• [Task data]:
........
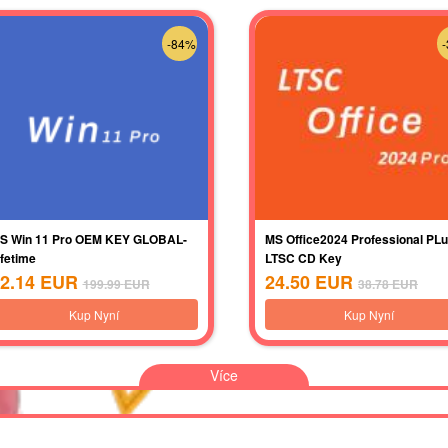
-84%
S Win 11 Pro OEM KEY GLOBAL-
MS Office2024 Professional PL
ifetime
LTSC CD Key
2.14
EUR
24.50
EUR
199.99
EUR
38.78
EUR
Kup Nyní
Kup Nyní
Více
........
Restate each line above exactly, keeping pictures out.

• [Result for this task]:
-84%
S Win 11 Pro OEM KEY GLOBAL-
MS Office2024 Professional PL
ifetime
LTSC CD Key
2.14
EUR
24.50
EUR
199.99
EUR
38.78
EUR
Kup Nyní
Kup Nyní
Více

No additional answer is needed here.